§ **DIRECTIONS**: Take the listing below and write it out again exactly, skipping any picture that it holds.

§ **INPUT FOR THIS TASK**:
=== Begin Enclosure ===

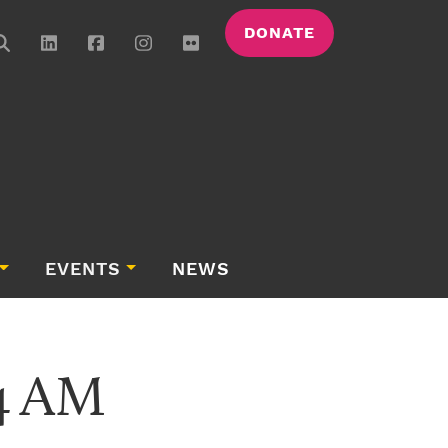
DONATE
EVENTS
NEWS
54 AM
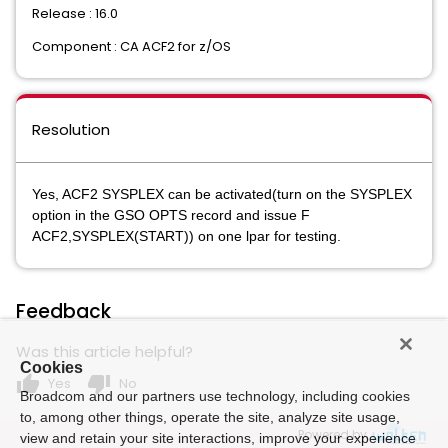
Release : 16.0
Component : CA ACF2 for z/OS
Resolution
Yes, ACF2 SYSPLEX can be activated(turn on the SYSPLEX
option in the GSO OPTS record and issue F
ACF2,SYSPLEX(START)) on one lpar for testing.
Feedback
Was this article helpful?
Cookies
thumb_up
thumb_down
Yes
No
Broadcom and our partners use technology, including cookies
to, among other things, operate the site, analyze site usage,
Powered by
view and retain your site interactions, improve your experience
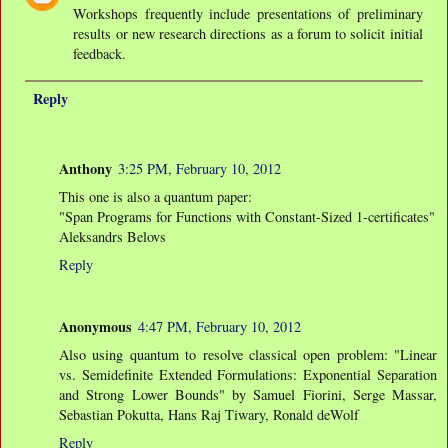
Workshops frequently include presentations of preliminary
results or new research directions as a forum to solicit initial
feedback.
Reply
Anthony
3:25 PM, February 10, 2012
This one is also a quantum paper:
"Span Programs for Functions with Constant-Sized 1-certificates"
Aleksandrs Belovs
Reply
Anonymous
4:47 PM, February 10, 2012
Also using quantum to resolve classical open problem: "Linear
vs. Semidefinite Extended Formulations: Exponential Separation
and Strong Lower Bounds" by Samuel Fiorini, Serge Massar,
Sebastian Pokutta, Hans Raj Tiwary, Ronald deWolf
Reply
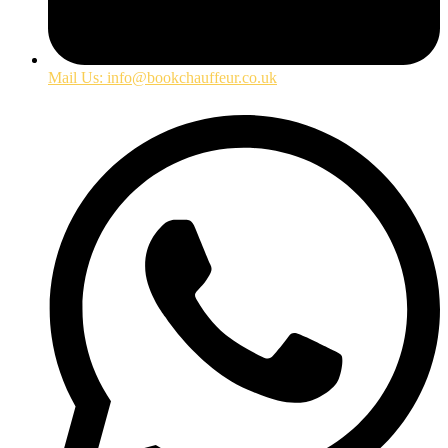
Mail Us: info@bookchauffeur.co.uk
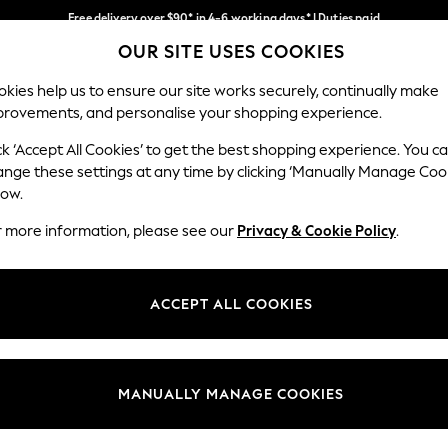
Free delivery over $90* in 4-6 working days* | Duties paid
OUR SITE USES COOKIES
We pay all duties
Our Social Networks
kies help us to ensure our site works securely, continually make
provements, and personalise your shopping experience.
MEN
SUMMER SHOP
SCHOOLWEAR
ck ‘Accept All Cookies’ to get the best shopping experience. You c
ange these settings at any time by clicking ‘Manually Manage Coo
low.
r more information, please see our
Privacy & Cookie Policy
.
egal
Departments
Cookie Policy
Womens
ACCEPT ALL COOKIES
ditions
Mens
anage Cookies
Boys
Girls
MANUALLY MANAGE COOKIES
Home
Baby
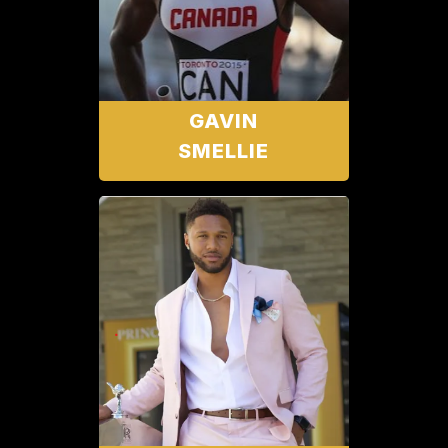
GAVIN
SMELLIE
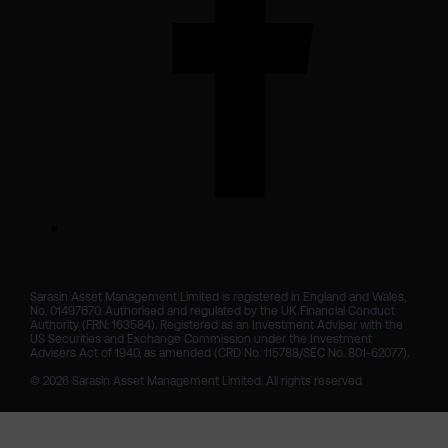
Sarasin Asset Management Limited is registered in England and Wales, 
No. 01497670. Authorised and regulated by the UK Financial Conduct 
Authority (FRN: 163584). Registered as an Investment Adviser with the 
US Securities and Exchange Commission under the Investment 
Advisers Act of 1940, as amended (CRD No. 115788/SEC No. 801-62077).

© 2026 Sarasin Asset Management Limited. All rights reserved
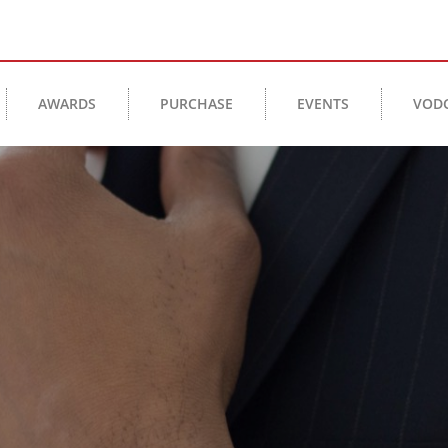
AWARDS
PURCHASE
EVENTS
VOD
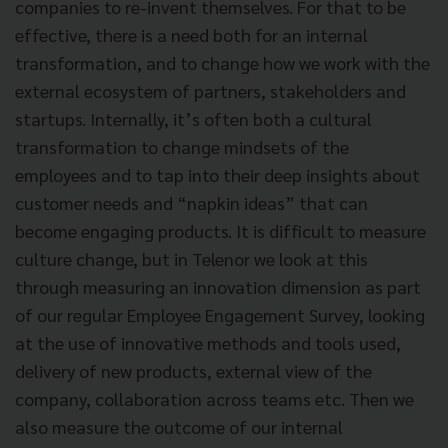
companies to re-invent themselves. For that to be
effective, there is a need both for an internal
transformation, and to change how we work with the
external ecosystem of partners, stakeholders and
startups. Internally, it’s often both a cultural
transformation to change mindsets of the
employees and to tap into their deep insights about
customer needs and “napkin ideas” that can
become engaging products. It is difficult to measure
culture change, but in Telenor we look at this
through measuring an innovation dimension as part
of our regular Employee Engagement Survey, looking
at the use of innovative methods and tools used,
delivery of new products, external view of the
company, collaboration across teams etc. Then we
also measure the outcome of our internal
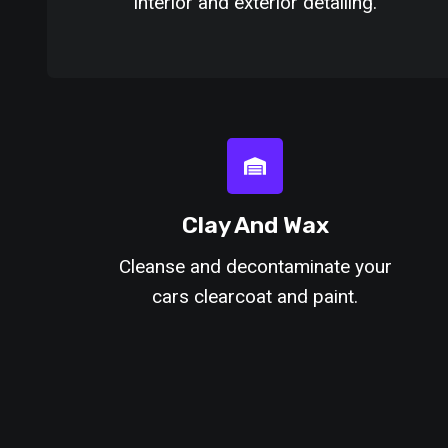
interior and exterior detailing.
Clay And Wax
Cleanse and decontaminate your
cars clearcoat and paint.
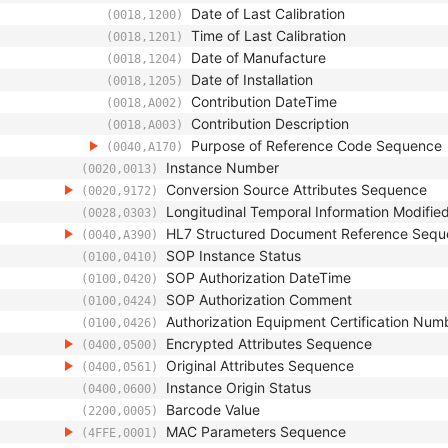
Date of Last Calibration
(0018,1200)
Time of Last Calibration
(0018,1201)
Date of Manufacture
(0018,1204)
Date of Installation
(0018,1205)
Contribution DateTime
(0018,A002)
Contribution Description
(0018,A003)
Purpose of Reference Code Sequence
(0040,A170)
Instance Number
(0020,0013)
Conversion Source Attributes Sequence
(0020,9172)
Longitudinal Temporal Information Modifie
(0028,0303)
HL7 Structured Document Reference Seq
(0040,A390)
SOP Instance Status
(0100,0410)
SOP Authorization DateTime
(0100,0420)
SOP Authorization Comment
(0100,0424)
Authorization Equipment Certification Num
(0100,0426)
Encrypted Attributes Sequence
(0400,0500)
Original Attributes Sequence
(0400,0561)
Instance Origin Status
(0400,0600)
Barcode Value
(2200,0005)
MAC Parameters Sequence
(4FFE,0001)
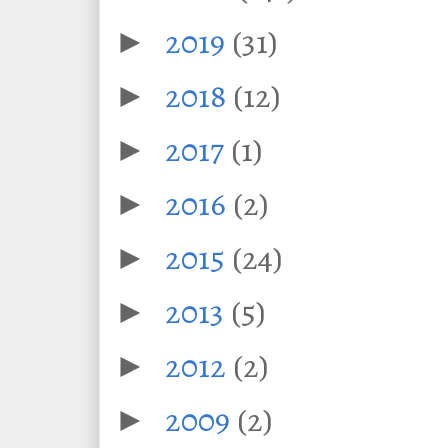
2019
(31)
►
2018
(12)
►
2017
(1)
►
2016
(2)
►
2015
(24)
►
2013
(5)
►
2012
(2)
►
2009
(2)
►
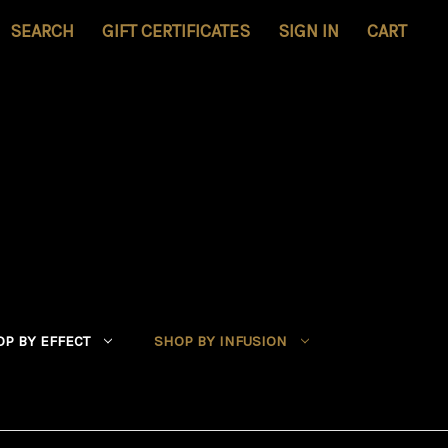
SEARCH
GIFT CERTIFICATES
SIGN IN
CART
P BY EFFECT
SHOP BY INFUSION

=== End Enclosure ===

§ **YOUR SOLUTION**:
DONATE
EVENTS
NEWS
54 AM
Release : 16.0
Component : CA ACF2 for z/OS
Resolution
Yes, ACF2 SYSPLEX can be activated(turn on the SYSPLEX
option in the GSO OPTS record and issue F
ACF2,SYSPLEX(START)) on one lpar for testing.
Feedback
Was this article helpful?
Cookies
thumb_up
thumb_down
Yes
No
Broadcom and our partners use technology, including cookies
to, among other things, operate the site, analyze site usage,
Powered by
view and retain your site interactions, improve your experience
Workshops frequently include presentations of preliminary
results or new research directions as a forum to solicit initial
feedback.
Reply
Anthony
3:25 PM, February 10, 2012
This one is also a quantum paper:
"Span Programs for Functions with Constant-Sized 1-certificates"
Aleksandrs Belovs
Reply
Anonymous
4:47 PM, February 10, 2012
Also using quantum to resolve classical open problem: "Linear
vs. Semidefinite Extended Formulations: Exponential Separation
and Strong Lower Bounds" by Samuel Fiorini, Serge Massar,
Sebastian Pokutta, Hans Raj Tiwary, Ronald deWolf
Reply
Mail Us: info@bookchauffeur.co.uk
Free delivery over $90* in 4-6 working days* | Duties paid
OUR SITE USES COOKIES
We pay all duties
Our Social Networks
kies help us to ensure our site works securely, continually make
provements, and personalise your shopping experience.
MEN
SUMMER SHOP
SCHOOLWEAR
ck ‘Accept All Cookies’ to get the best shopping experience. You c
ange these settings at any time by clicking ‘Manually Manage Coo
low.
r more information, please see our
Privacy & Cookie Policy
.
egal
Departments
Cookie Policy
Womens
ACCEPT ALL COOKIES
ditions
Mens
anage Cookies
Boys
Girls
MANUALLY MANAGE COOKIES
Home
Baby
GAVIN
SMELLIE
Sarasin Asset Management Limited is registered in England and Wales, 
No. 01497670. Authorised and regulated by the UK Financial Conduct 
Authority (FRN: 163584). Registered as an Investment Adviser with the 
US Securities and Exchange Commission under the Investment 
Advisers Act of 1940, as amended (CRD No. 115788/SEC No. 801-62077).

© 2026 Sarasin Asset Management Limited. All rights reserved
AWARDS
PURCHASE
EVENTS
VOD
companies to re-invent themselves. For that to be
effective, there is a need both for an internal
transformation, and to change how we work with the
external ecosystem of partners, stakeholders and
startups. Internally, it’s often both a cultural
transformation to change mindsets of the
employees and to tap into their deep insights about
customer needs and “napkin ideas” that can
become engaging products. It is difficult to measure
culture change, but in Telenor we look at this
through measuring an innovation dimension as part
of our regular Employee Engagement Survey, looking
at the use of innovative methods and tools used,
delivery of new products, external view of the
company, collaboration across teams etc. Then we
also measure the outcome of our internal
interior and exterior detailing.
Clay And Wax
Cleanse and decontaminate your
cars clearcoat and paint.
Date of Last Calibration
(0018,1200)
Time of Last Calibration
(0018,1201)
Date of Manufacture
(0018,1204)
Date of Installation
(0018,1205)
Contribution DateTime
(0018,A002)
Contribution Description
(0018,A003)
Purpose of Reference Code Sequence
(0040,A170)
Instance Number
(0020,0013)
Conversion Source Attributes Sequence
(0020,9172)
Longitudinal Temporal Information Modifie
(0028,0303)
HL7 Structured Document Reference Seq
(0040,A390)
SOP Instance Status
(0100,0410)
SOP Authorization DateTime
(0100,0420)
SOP Authorization Comment
(0100,0424)
Authorization Equipment Certification Num
(0100,0426)
Encrypted Attributes Sequence
(0400,0500)
Original Attributes Sequence
(0400,0561)
Instance Origin Status
(0400,0600)
Barcode Value
(2200,0005)
MAC Parameters Sequence
(4FFE,0001)
2019
(31)
►
2018
(12)
►
2017
(1)
►
2016
(2)
►
2015
(24)
►
2013
(5)
►
2012
(2)
►
2009
(2)
►
SEARCH
GIFT CERTIFICATES
SIGN IN
CART
P BY EFFECT
SHOP BY INFUSION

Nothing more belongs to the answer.